In any other "industry" account books like those for Australian film in 2008 would call for immediate voluntary liquidation. On a 10 year average Australian film accounts for around 4.5% of total theatrical revenues each year. In 2008 it was less than 1% of total ticket sales, the lowest figure since records of such things began to be kept some 30 years ago. Following hard on the heels of similarly poor financials in 2007, the government response - the establishment of a new central funding agency, Screen Australia, complete with an imported CEO, New Zealander, Dr Ruth Harley - looks remarkably like a shuffling of deck chairs on a seriously foundering ship. The new regime promises a more selective investment schedule that favours track record but a straw poll of Australian film-makers indicates little hope that anything is about to change for the better. Is there any way that it could? Is this even a justifiable question?
The core problem is that Australians do not want to watch Australian film. The reality is that Australians (like film audiences around the world with perhaps the exception of India) want to watch Hollywood films. And a glance at the box office results in any week of the year will attest this, literally, has nothing to with quality.
With this reality in mind it is often suggested by film journalists and related commentators that the Australian film industry has been brought low by self-regarding "arty" government funding agencies and that the answer to the problem is for Australian film-makers to make audience-pleasing genre movies in the Hollywood-style. This is, however, a completely bogus argument that has been raised periodically since the 1930s. "In the Hollywood-style" is exactly that, and whilst, as Not Quite Hollywood, Mark Hartley's 2008 documentary showed us so well, the results may have some crude appeal (predominantly to an intrigued overseas audience) they do not constitute a sustainable business or cultural model for Australian film-makers.
The appeal of Hollywood is a combination of big budget production values, celebrity stars and, most importantly, the gloriously escapist fantasies of which it is the undisputed master. No Australian film has or is ever likely to be able to reproduce that combination. Baz Luhrmann's much maligned US-Australian co-production, Australia, was the closest attempt at doing so and yet whilst it dominated all other domestic releases this year, both in terms of media coverage and its $30m in ticket sales, it is not within cooee of recovering even its $150m production costs, let alone the costs involved in its distribution and marketing.
Whilst some of the best Australian films are independently funded, Son Of A Lion in 2008, The Jammed in 2007 for instance, the films that define us culturally do tend be tax-payer funded simply because the ingredients required to make emotionally and artistically rewarding films comes from more than a commercially-motivated desire to put bums on seats
The truth of the matter, economically and culturally, is that Australian film-making must be sustained by the tax-payer.
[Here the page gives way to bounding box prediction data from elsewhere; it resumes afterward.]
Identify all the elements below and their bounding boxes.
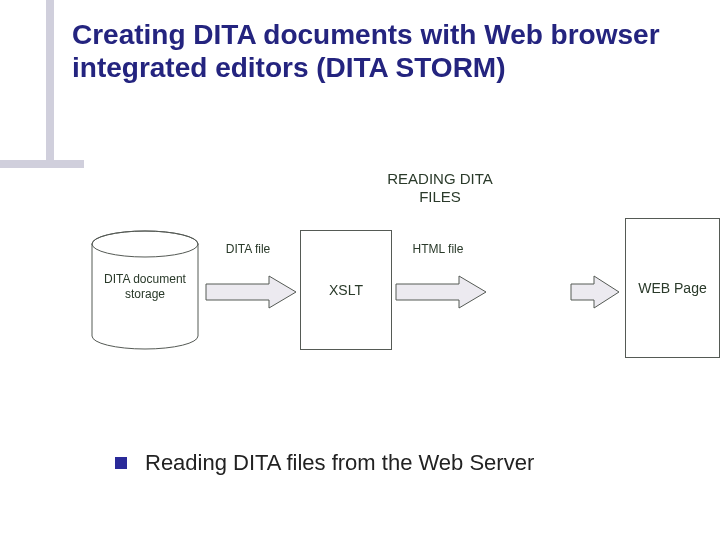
cylinder-storage-label: DITA document storage — [90, 272, 200, 302]
decoration-vertical-bar — [46, 0, 54, 168]
diagram-reading-dita-files: READING DITA FILES DITA document storage… — [70, 170, 680, 380]
arrow1-label: DITA file — [218, 242, 278, 256]
slide: Creating DITA documents with Web browser… — [0, 0, 720, 540]
arrow2-label: HTML file — [403, 242, 473, 256]
cylinder-storage-icon: DITA document storage — [90, 230, 200, 350]
storage-label-line1: DITA document — [104, 272, 186, 286]
arrow-icon — [395, 275, 487, 309]
bullet-square-icon — [115, 457, 127, 469]
decoration-horizontal-bar — [0, 160, 84, 168]
box-xslt-label: XSLT — [329, 282, 363, 298]
diagram-heading-line2: FILES — [419, 188, 461, 205]
bullet-row: Reading DITA files from the Web Server — [115, 450, 534, 476]
arrow-icon — [205, 275, 297, 309]
box-web-page: WEB Page — [625, 218, 720, 358]
bullet-text: Reading DITA files from the Web Server — [145, 450, 534, 476]
box-xslt: XSLT — [300, 230, 392, 350]
diagram-heading: READING DITA FILES — [350, 170, 530, 206]
box-web-page-label: WEB Page — [638, 280, 706, 296]
arrow-icon — [570, 275, 620, 309]
storage-label-line2: storage — [125, 287, 165, 301]
slide-title: Creating DITA documents with Web browser… — [72, 18, 672, 84]
diagram-heading-line1: READING DITA — [387, 170, 493, 187]
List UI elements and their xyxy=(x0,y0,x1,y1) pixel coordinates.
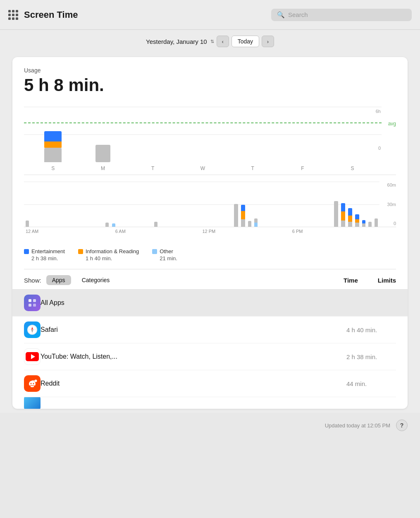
bar-stack-monday xyxy=(97,145,109,162)
week-label-t1: T xyxy=(147,165,159,171)
bar-seg-sunday-blue xyxy=(44,131,62,141)
show-bar: Show: Apps Categories Time Limits xyxy=(24,269,396,289)
legend-item-info-reading: Information & Reading 1 h 40 min. xyxy=(78,248,139,261)
daily-y-top: 60m xyxy=(387,182,396,187)
app-row-youtube[interactable]: YouTube: Watch, Listen,... 2 h 38 min. xyxy=(24,343,396,370)
weekly-x-labels: S M T W T F S xyxy=(24,165,382,171)
svg-rect-0 xyxy=(29,299,31,302)
tab-apps[interactable]: Apps xyxy=(46,275,71,285)
app-row-reddit[interactable]: Reddit 44 min. xyxy=(24,370,396,397)
daily-x-12am: 12 AM xyxy=(26,229,38,234)
youtube-icon xyxy=(24,348,41,365)
show-columns: Time Limits xyxy=(344,277,396,284)
daily-x-12pm: 12 PM xyxy=(202,229,215,234)
bar-seg-monday-gray xyxy=(95,145,110,162)
legend-item-other: Other 21 min. xyxy=(152,248,177,261)
weekly-bar-saturday xyxy=(347,107,358,162)
daily-bar-12pm-1 xyxy=(234,204,238,227)
daily-y-bot: 0 xyxy=(394,221,396,226)
app-name-safari: Safari xyxy=(41,326,346,333)
all-apps-icon xyxy=(24,295,41,311)
app-grid-icon[interactable] xyxy=(8,10,18,20)
date-text: Yesterday, January 10 xyxy=(146,38,207,45)
weekly-bar-wednesday xyxy=(197,107,208,162)
search-placeholder: Search xyxy=(288,11,308,18)
daily-bar-6am-2 xyxy=(112,223,115,227)
daily-bar-6pm-1 xyxy=(334,201,338,227)
main-content: Usage 5 h 8 min. avg 6h 0 xyxy=(0,53,420,413)
usage-label: Usage xyxy=(24,67,396,74)
app-time-reddit: 44 min. xyxy=(346,380,396,387)
daily-bar-6am-3 xyxy=(154,222,158,227)
legend-time-info-reading: 1 h 40 min. xyxy=(78,255,139,261)
app-list: All Apps Safari xyxy=(12,289,408,409)
daily-bar-12pm-4 xyxy=(254,218,258,227)
daily-bar-6pm-4 xyxy=(355,214,359,227)
daily-bar-6pm-2 xyxy=(341,203,345,227)
legend-dot-info-reading xyxy=(78,249,83,254)
prev-button[interactable]: ‹ xyxy=(217,36,229,47)
week-label-s2: S xyxy=(347,165,358,171)
usage-time: 5 h 8 min. xyxy=(24,75,396,95)
bar-seg-sunday-orange xyxy=(44,141,62,148)
tab-categories[interactable]: Categories xyxy=(76,275,116,285)
daily-x-6am: 6 AM xyxy=(115,229,126,234)
app-row-all-apps[interactable]: All Apps xyxy=(12,290,408,317)
today-button[interactable]: Today xyxy=(231,36,259,47)
avg-label: avg xyxy=(388,121,396,127)
help-button[interactable]: ? xyxy=(396,420,408,431)
usage-card: Usage 5 h 8 min. avg 6h 0 xyxy=(12,57,408,409)
svg-point-18 xyxy=(35,380,37,382)
top-bar: Screen Time 🔍 Search xyxy=(0,0,420,30)
search-icon: 🔍 xyxy=(277,11,285,19)
date-selector[interactable]: Yesterday, January 10 ⇅ xyxy=(146,38,214,45)
daily-x-labels: 12 AM 6 AM 12 PM 6 PM xyxy=(24,229,396,234)
daily-x-6pm: 6 PM xyxy=(292,229,303,234)
week-label-w: W xyxy=(197,165,208,171)
partial-app-icon xyxy=(24,397,41,409)
app-time-safari: 4 h 40 min. xyxy=(346,326,396,333)
daily-bar-end xyxy=(375,218,378,227)
svg-rect-1 xyxy=(33,299,36,302)
bar-stack-sunday xyxy=(47,131,59,162)
app-name-youtube: YouTube: Watch, Listen,... xyxy=(41,353,346,360)
col-time: Time xyxy=(344,277,358,284)
legend-name-other: Other xyxy=(160,248,173,254)
app-title: Screen Time xyxy=(24,10,271,20)
week-label-f: F xyxy=(297,165,308,171)
weekly-chart: avg 6h 0 xyxy=(24,103,396,175)
daily-bar-12pm-3 xyxy=(248,221,251,227)
week-label-t2: T xyxy=(247,165,258,171)
app-row-partial[interactable] xyxy=(24,397,396,409)
svg-rect-3 xyxy=(33,304,36,307)
week-label-s1: S xyxy=(47,165,59,171)
app-name-reddit: Reddit xyxy=(41,380,346,387)
legend-time-other: 21 min. xyxy=(152,255,177,261)
legend-name-entertainment: Entertainment xyxy=(31,248,65,254)
daily-bar-6am-1 xyxy=(105,223,109,227)
daily-bar-6pm-5 xyxy=(362,220,365,227)
daily-bars-area xyxy=(24,182,379,227)
next-button[interactable]: › xyxy=(262,36,274,47)
show-label: Show: xyxy=(24,277,41,284)
weekly-bar-thursday xyxy=(247,107,258,162)
reddit-icon xyxy=(24,375,41,392)
daily-chart: 60m 30m 0 xyxy=(24,182,396,227)
svg-rect-2 xyxy=(29,304,31,307)
col-limits: Limits xyxy=(378,277,396,284)
daily-bar-6pm-6 xyxy=(368,222,372,227)
app-name-all-apps: All Apps xyxy=(41,299,346,307)
date-chevron-icon: ⇅ xyxy=(210,39,214,44)
daily-y-labels: 60m 30m 0 xyxy=(379,182,396,227)
weekly-bars xyxy=(24,107,382,162)
daily-y-mid: 30m xyxy=(387,202,396,207)
legend-dot-other xyxy=(152,249,157,254)
search-bar[interactable]: 🔍 Search xyxy=(271,9,412,21)
legend-item-entertainment: Entertainment 2 h 38 min. xyxy=(24,248,65,261)
legend-name-info-reading: Information & Reading xyxy=(86,248,139,254)
daily-bar-12am-1 xyxy=(26,221,29,227)
legend: Entertainment 2 h 38 min. Information & … xyxy=(24,248,396,261)
daily-chart-wrap: 60m 30m 0 12 AM 6 AM 12 PM 6 PM xyxy=(24,182,396,242)
app-time-youtube: 2 h 38 min. xyxy=(346,353,396,360)
app-row-safari[interactable]: Safari 4 h 40 min. xyxy=(24,317,396,343)
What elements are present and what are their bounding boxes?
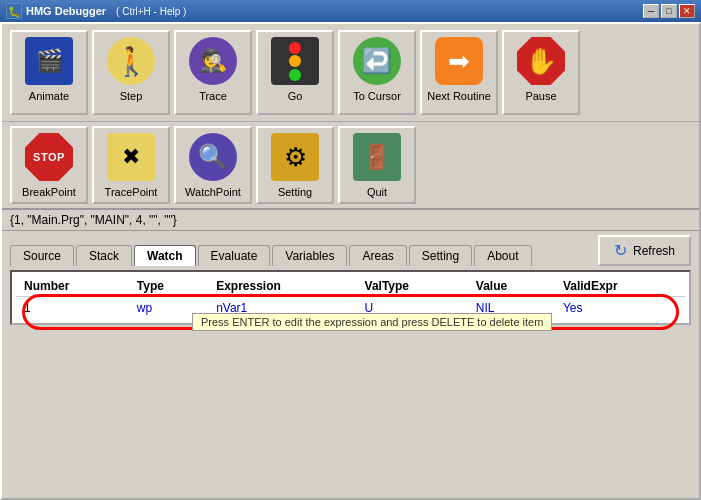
cell-number: 1 — [16, 297, 129, 320]
toolbar-2: STOP BreakPoint ✖ TracePoint 🔍 WatchPoin… — [2, 122, 699, 210]
refresh-label: Refresh — [633, 244, 675, 258]
tracepoint-button[interactable]: ✖ TracePoint — [92, 126, 170, 204]
tab-evaluate[interactable]: Evaluate — [198, 245, 271, 266]
tabs-row: Source Stack Watch Evaluate Variables Ar… — [2, 231, 699, 266]
window-title: HMG Debugger — [26, 5, 106, 17]
status-bar: {1, "Main.Prg", "MAIN", 4, "", ""} — [2, 210, 699, 231]
table-header-row: Number Type Expression ValType Value Val… — [16, 276, 685, 297]
pause-button[interactable]: ✋ Pause — [502, 30, 580, 115]
watchpoint-button[interactable]: 🔍 WatchPoint — [174, 126, 252, 204]
help-hint: ( Ctrl+H - Help ) — [116, 6, 186, 17]
refresh-icon: ↻ — [614, 241, 627, 260]
nextroutine-icon: ➡ — [435, 37, 483, 85]
col-expression: Expression — [208, 276, 356, 297]
watchpoint-icon: 🔍 — [189, 133, 237, 181]
quit-icon: 🚪 — [353, 133, 401, 181]
tocursor-button[interactable]: ↩️ To Cursor — [338, 30, 416, 115]
toolbar-1: 🎬 Animate 🚶 Step 🕵️ Trace — [2, 24, 699, 122]
status-text: {1, "Main.Prg", "MAIN", 4, "", ""} — [10, 213, 177, 227]
table-wrapper: Number Type Expression ValType Value Val… — [10, 270, 691, 325]
tracepoint-label: TracePoint — [105, 186, 158, 198]
col-number: Number — [16, 276, 129, 297]
maximize-button[interactable]: □ — [661, 4, 677, 18]
animate-label: Animate — [29, 90, 69, 102]
trace-label: Trace — [199, 90, 227, 102]
tab-watch[interactable]: Watch — [134, 245, 196, 266]
tooltip: Press ENTER to edit the expression and p… — [192, 313, 552, 331]
animate-button[interactable]: 🎬 Animate — [10, 30, 88, 115]
col-value: Value — [468, 276, 555, 297]
tab-stack[interactable]: Stack — [76, 245, 132, 266]
breakpoint-button[interactable]: STOP BreakPoint — [10, 126, 88, 204]
animate-icon: 🎬 — [25, 37, 73, 85]
go-button[interactable]: Go — [256, 30, 334, 115]
refresh-button[interactable]: ↻ Refresh — [598, 235, 691, 266]
col-type: Type — [129, 276, 208, 297]
setting-icon: ⚙ — [271, 133, 319, 181]
setting-label: Setting — [278, 186, 312, 198]
watchpoint-label: WatchPoint — [185, 186, 241, 198]
title-bar: 🐛 HMG Debugger ( Ctrl+H - Help ) ─ □ ✕ — [0, 0, 701, 22]
quit-label: Quit — [367, 186, 387, 198]
setting-button[interactable]: ⚙ Setting — [256, 126, 334, 204]
col-validexpr: ValidExpr — [555, 276, 685, 297]
breakpoint-label: BreakPoint — [22, 186, 76, 198]
tab-variables[interactable]: Variables — [272, 245, 347, 266]
main-window: 🎬 Animate 🚶 Step 🕵️ Trace — [0, 22, 701, 500]
cell-validexpr: Yes — [555, 297, 685, 320]
app-icon: 🐛 — [6, 3, 22, 19]
go-icon — [271, 37, 319, 85]
tab-source[interactable]: Source — [10, 245, 74, 266]
trace-icon: 🕵️ — [189, 37, 237, 85]
go-label: Go — [288, 90, 303, 102]
tracepoint-icon: ✖ — [107, 133, 155, 181]
step-button[interactable]: 🚶 Step — [92, 30, 170, 115]
col-valtype: ValType — [357, 276, 468, 297]
tab-areas[interactable]: Areas — [349, 245, 406, 266]
minimize-button[interactable]: ─ — [643, 4, 659, 18]
tab-about[interactable]: About — [474, 245, 531, 266]
breakpoint-icon: STOP — [25, 133, 73, 181]
step-icon: 🚶 — [107, 37, 155, 85]
quit-button[interactable]: 🚪 Quit — [338, 126, 416, 204]
close-button[interactable]: ✕ — [679, 4, 695, 18]
tocursor-icon: ↩️ — [353, 37, 401, 85]
step-label: Step — [120, 90, 143, 102]
pause-icon: ✋ — [517, 37, 565, 85]
nextroutine-label: Next Routine — [427, 90, 491, 102]
tab-setting[interactable]: Setting — [409, 245, 472, 266]
tocursor-label: To Cursor — [353, 90, 401, 102]
nextroutine-button[interactable]: ➡ Next Routine — [420, 30, 498, 115]
trace-button[interactable]: 🕵️ Trace — [174, 30, 252, 115]
pause-label: Pause — [525, 90, 556, 102]
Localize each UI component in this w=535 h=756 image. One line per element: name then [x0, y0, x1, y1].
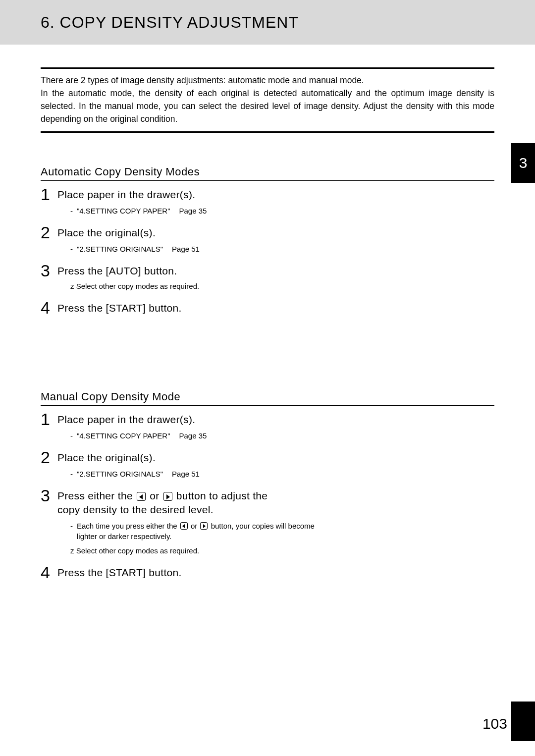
step-sub: - Each time you press either the or butt… [70, 521, 494, 541]
page-ref: Page 51 [172, 244, 200, 254]
auto-step-1: 1 Place paper in the drawer(s). - "4.SET… [41, 186, 494, 221]
manual-step-4: 4 Press the [START] button. [41, 564, 494, 581]
sub-text: Each time you press either the or button… [77, 521, 328, 541]
step-title: Press the [AUTO] button. [57, 264, 494, 278]
step-title: Press either the or button to adjust the… [57, 489, 285, 517]
dash: - [70, 469, 73, 479]
auto-step-3: 3 Press the [AUTO] button. z Select othe… [41, 262, 494, 296]
title-bar: 6. COPY DENSITY ADJUSTMENT [0, 0, 535, 45]
section-automatic: Automatic Copy Density Modes 1 Place pap… [41, 165, 494, 316]
step-title: Press the [START] button. [57, 566, 494, 580]
title-part-a: Press either the [57, 490, 136, 501]
page-tab-decor [511, 702, 535, 741]
note-bullet: z [70, 282, 74, 290]
step-number: 4 [41, 299, 57, 316]
section-manual: Manual Copy Density Mode 1 Place paper i… [41, 390, 494, 581]
page-ref: Page 51 [172, 469, 200, 479]
step-sub: - "2.SETTING ORIGINALS" Page 51 [70, 469, 494, 479]
section-heading-automatic: Automatic Copy Density Modes [41, 165, 494, 181]
step-number: 2 [41, 224, 57, 241]
note-text: Select other copy modes as required. [76, 282, 199, 290]
title-part-b: or [147, 490, 162, 501]
intro-block: There are 2 types of image density adjus… [41, 67, 494, 133]
cross-ref: "2.SETTING ORIGINALS" [77, 469, 163, 479]
page-ref: Page 35 [179, 431, 207, 441]
step-sub-row: - "2.SETTING ORIGINALS" Page 51 [70, 244, 494, 254]
step-body: Press the [AUTO] button. z Select other … [57, 262, 494, 296]
left-arrow-icon [137, 492, 146, 501]
step-title: Place paper in the drawer(s). [57, 188, 494, 202]
step-body: Place the original(s). - "2.SETTING ORIG… [57, 449, 494, 484]
step-number: 3 [41, 487, 57, 504]
step-body: Place paper in the drawer(s). - "4.SETTI… [57, 411, 494, 446]
section-heading-manual: Manual Copy Density Mode [41, 390, 494, 406]
auto-step-2: 2 Place the original(s). - "2.SETTING OR… [41, 224, 494, 259]
step-number: 1 [41, 411, 57, 428]
step-note: z Select other copy modes as required. [70, 282, 494, 290]
cross-ref: "4.SETTING COPY PAPER" [77, 206, 170, 216]
step-title: Place paper in the drawer(s). [57, 413, 494, 427]
dash: - [70, 206, 73, 216]
step-title: Press the [START] button. [57, 301, 494, 315]
step-sub: - "4.SETTING COPY PAPER" Page 35 [70, 206, 494, 216]
sub-part-b: or [189, 522, 200, 530]
right-arrow-icon [200, 522, 208, 530]
step-body: Place paper in the drawer(s). - "4.SETTI… [57, 186, 494, 221]
cross-ref: "2.SETTING ORIGINALS" [77, 244, 163, 254]
content: There are 2 types of image density adjus… [0, 45, 535, 581]
note-bullet: z [70, 546, 74, 555]
step-sub-row: - "4.SETTING COPY PAPER" Page 35 [70, 206, 494, 216]
dash: - [70, 244, 73, 254]
left-arrow-icon [180, 522, 188, 530]
page-title: 6. COPY DENSITY ADJUSTMENT [41, 13, 299, 32]
step-sub-row: - "4.SETTING COPY PAPER" Page 35 [70, 431, 494, 441]
step-body: Press either the or button to adjust the… [57, 487, 494, 561]
cross-ref: "4.SETTING COPY PAPER" [77, 431, 170, 441]
step-sub: - "2.SETTING ORIGINALS" Page 51 [70, 244, 494, 254]
step-note: z Select other copy modes as required. [70, 546, 494, 555]
dash: - [70, 431, 73, 441]
manual-step-3: 3 Press either the or button to adjust t… [41, 487, 494, 561]
step-title: Place the original(s). [57, 451, 494, 465]
chapter-tab: 3 [511, 143, 535, 183]
step-sub-row: - Each time you press either the or butt… [70, 521, 328, 541]
step-number: 3 [41, 262, 57, 279]
step-number: 4 [41, 564, 57, 581]
right-arrow-icon [163, 492, 172, 501]
auto-step-4: 4 Press the [START] button. [41, 299, 494, 316]
dash: - [70, 521, 73, 531]
note-text: Select other copy modes as required. [76, 546, 199, 555]
intro-paragraph-2: In the automatic mode, the density of ea… [41, 87, 494, 125]
manual-step-1: 1 Place paper in the drawer(s). - "4.SET… [41, 411, 494, 446]
manual-step-2: 2 Place the original(s). - "2.SETTING OR… [41, 449, 494, 484]
step-body: Press the [START] button. [57, 564, 494, 580]
intro-paragraph-1: There are 2 types of image density adjus… [41, 74, 494, 87]
step-title: Place the original(s). [57, 226, 494, 240]
step-body: Press the [START] button. [57, 299, 494, 315]
step-number: 2 [41, 449, 57, 466]
step-body: Place the original(s). - "2.SETTING ORIG… [57, 224, 494, 259]
step-sub-row: - "2.SETTING ORIGINALS" Page 51 [70, 469, 494, 479]
sub-part-a: Each time you press either the [77, 522, 179, 530]
page-number: 103 [482, 715, 507, 732]
step-sub: - "4.SETTING COPY PAPER" Page 35 [70, 431, 494, 441]
page-ref: Page 35 [179, 206, 207, 216]
step-number: 1 [41, 186, 57, 203]
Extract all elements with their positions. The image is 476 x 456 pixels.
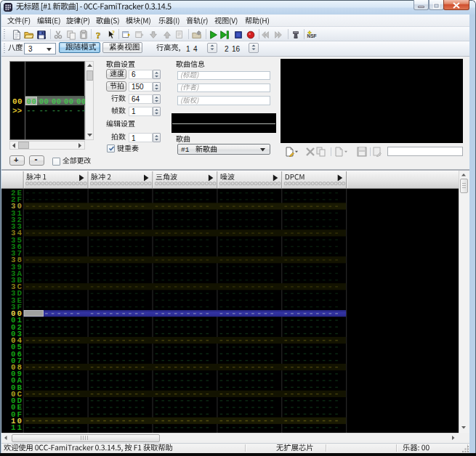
svg-text:?: ?	[111, 30, 114, 36]
svg-text:NSF: NSF	[307, 33, 316, 38]
svg-text:?: ?	[96, 30, 101, 40]
svg-text:11: 11	[11, 423, 23, 432]
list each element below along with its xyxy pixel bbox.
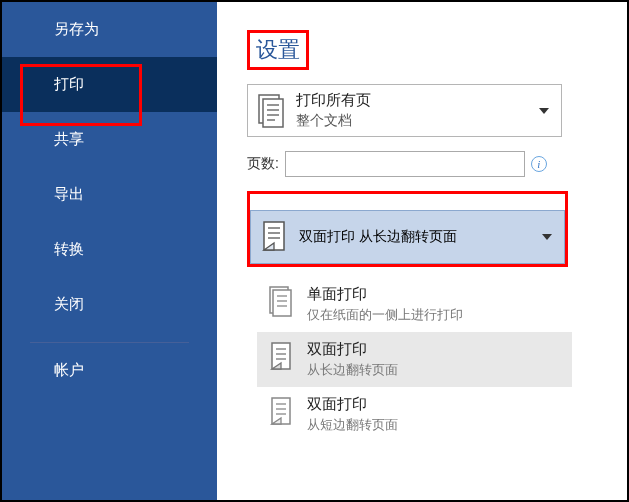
sidebar-item-label: 导出 — [54, 185, 84, 202]
pages-row: 页数: i — [247, 151, 617, 177]
pages-label: 页数: — [247, 155, 279, 173]
duplex-sub: 从长边翻转页面 — [359, 228, 457, 244]
option-title: 双面打印 — [307, 340, 398, 359]
svg-rect-11 — [273, 290, 291, 316]
page-flip-icon — [267, 340, 295, 374]
option-title: 双面打印 — [307, 395, 398, 414]
sidebar-item-close[interactable]: 关闭 — [2, 277, 217, 332]
option-duplex-short-edge[interactable]: 双面打印 从短边翻转页面 — [257, 387, 572, 442]
option-sub: 仅在纸面的一侧上进行打印 — [307, 306, 463, 324]
page-icon — [267, 285, 295, 319]
content-panel: 设置 打印所有页 整个文档 页数: i — [217, 2, 627, 500]
document-icon — [256, 93, 286, 129]
option-sub: 从长边翻转页面 — [307, 361, 398, 379]
print-scope-sub: 整个文档 — [296, 112, 535, 130]
svg-rect-1 — [263, 99, 283, 127]
pages-input[interactable] — [285, 151, 525, 177]
option-title: 单面打印 — [307, 285, 463, 304]
duplex-dropdown[interactable]: 双面打印 从长边翻转页面 — [250, 210, 565, 264]
sidebar-item-save-as[interactable]: 另存为 — [2, 2, 217, 57]
sidebar-item-share[interactable]: 共享 — [2, 112, 217, 167]
option-sub: 从短边翻转页面 — [307, 416, 398, 434]
sidebar-item-label: 另存为 — [54, 20, 99, 37]
option-single-sided[interactable]: 单面打印 仅在纸面的一侧上进行打印 — [257, 277, 572, 332]
option-duplex-long-edge[interactable]: 双面打印 从长边翻转页面 — [257, 332, 572, 387]
duplex-title: 双面打印 — [299, 228, 355, 244]
duplex-option-list: 单面打印 仅在纸面的一侧上进行打印 双面打印 从长边翻转页面 — [257, 277, 572, 442]
page-flip-icon — [259, 219, 289, 255]
sidebar-item-label: 帐户 — [54, 361, 84, 378]
settings-heading: 设置 — [250, 33, 306, 67]
sidebar-item-account[interactable]: 帐户 — [2, 343, 217, 398]
sidebar-item-label: 转换 — [54, 240, 84, 257]
sidebar: 另存为 打印 共享 导出 转换 关闭 帐户 — [2, 2, 217, 500]
info-icon[interactable]: i — [531, 156, 547, 172]
sidebar-item-label: 关闭 — [54, 295, 84, 312]
print-scope-dropdown[interactable]: 打印所有页 整个文档 — [247, 84, 562, 137]
sidebar-item-print[interactable]: 打印 — [2, 57, 217, 112]
annotation-highlight: 设置 — [247, 30, 309, 70]
sidebar-item-label: 共享 — [54, 130, 84, 147]
chevron-down-icon — [542, 234, 552, 240]
chevron-down-icon — [539, 108, 549, 114]
annotation-highlight: 双面打印 从长边翻转页面 — [247, 191, 568, 267]
sidebar-item-convert[interactable]: 转换 — [2, 222, 217, 277]
page-flip-icon — [267, 395, 295, 429]
print-scope-title: 打印所有页 — [296, 91, 535, 110]
sidebar-item-label: 打印 — [54, 75, 84, 92]
sidebar-item-export[interactable]: 导出 — [2, 167, 217, 222]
That the same tax-payer is uninterested in seeing how his and her tax dollars are being spent in no way should be taken as an indicator of the failure or irrelevancy of the Australian film industry, which if neglected at home is often more appreciated overseas, not least in Hollywood itself, where actors like Cate Blanchett and Heath Ledger, directors like Fred Schepisi, and Peter Weir, cinematographers like Russell Boyd and John Seale, composers like Lisa Gerard and David Hirschfelder are sought after names. On a per capita basis the calibre of Australian talent is quite extraordinary.
The danger is that the continuing carping on the poor box office figures of Australian films by commentators as if this vindicated their argument that the industry is misguided and mismanaged (which it does not) will only add to the already difficult lot of Australian film-makers. The problem, if one grants there is one, it not with Australian films but with Australian audiences. Whilst changing audience attitudes is a Herculean task, on a micro level it would be assisted by a more responsible position taken by commentators including film reviewers whose purported impartiality often comes across as passive aggression (and let it be noted that there are plenty of Australian films such as 2007's Home Song Stories that do not find an audience despite enthusiastic critical praise). Even if this means focusing on the industry's and individual film's achievements over their shortcomings this would be demonstrate a real contribution to fixing the perceived problem rather than perpetuating its existence.
The greatest danger is that the funding bodies react to this criticism by trying to play safe. For this is not only unlikely to produce better results but is likely to penalize younger or less experienced film-makers. It would be much better to take note of A-List Hollywood scriptwriter William Goldman's memorable statement that when it comes to making successful films "nobody knows anything". Control stymies creativity, enthusiasm, originality and all the other qualities that are required to produce significant Australian film Film-making is not a horse race and whether a film is commercially successful is independent of its artistic and cultural merits (it should be noted that the majority of Hollywood films lose money on their theatrical release). Rather than trying to pick winners it would be better to understand film "investment" as artistic philanthropy and see its benefits within the context of the longer term project of building an independent cultural identity. . The fact that we live in a culture that recoils at the merest suggestion of "art" and presumes that every form of human activity is quantifiable by either a scoreboard or a loss and profit sheet should not be allowed to deter those with desire to express their viewpoints in film.